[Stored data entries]
►

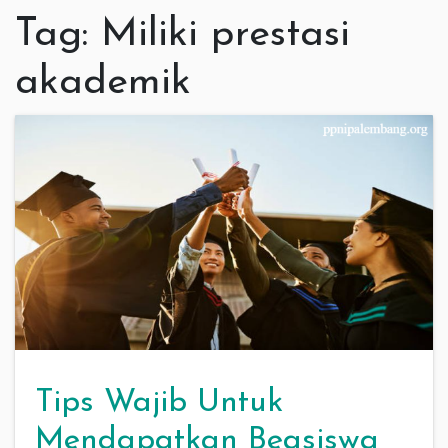
Tag:
Miliki prestasi
akademik
Tips Wajib Untuk
Mendapatkan Beasiswa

◄

Task to complete -
The records are to be returned word for word, without any of their pictures.

Expected answer -
Tag:
Miliki prestasi
akademik
Tips Wajib Untuk
Mendapatkan Beasiswa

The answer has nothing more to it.